A Mirafiori si prepara il referendum tra i lavoratori per ratificare o meno l'accordo sulle condizioni capestro di Marchionne per il prosieguo della produzione auto in Italia. La classe politica nostrana, incapace di governare alcunché, figuriamoci le grandi sfide della globalizzazione, si limita a balbettare sull'evidente arretramento dei diritti dei lavoratori, rifugiandosi, al più, nella sempre rassicurante accusa: metodi da regime fascista!

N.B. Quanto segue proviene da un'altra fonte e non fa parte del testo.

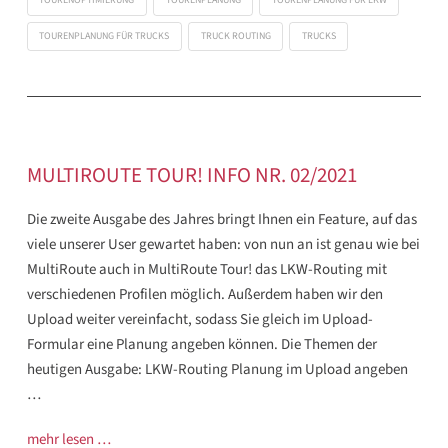
TOURENPLANUNG FÜR TRUCKS
TRUCK ROUTING
TRUCKS
MULTIROUTE TOUR! INFO NR. 02/2021
Die zweite Ausgabe des Jahres bringt Ihnen ein Feature, auf das
viele unserer User gewartet haben: von nun an ist genau wie bei
MultiRoute auch in MultiRoute Tour! das LKW-Routing mit
verschiedenen Profilen möglich. Außerdem haben wir den
Upload weiter vereinfacht, sodass Sie gleich im Upload-
Formular eine Planung angeben können. Die Themen der
heutigen Ausgabe: LKW-Routing Planung im Upload angeben
…
mehr lesen …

Agli operai che con il diktat della Fiat perderanno, tra l'altro, la pausa pranzo, vorremmo far conoscere questo telegramma, inviato il 16 luglio del 1937 al prefetto di Torino da Benito Mussolini, che se non ricordiamo male era il più fascista di tutti...

"Comunichi al senatore Agnelli che nei nuovi stabilimenti Fiat devono esserci comodi e decorosi refettori per gli operai. Gli dica che l'operaio che mangia in fretta e furia vicino alla macchina, non è di questo tempo fascista. Aggiunga che l'uomo non è una macchina adibita ad un'altra macchina."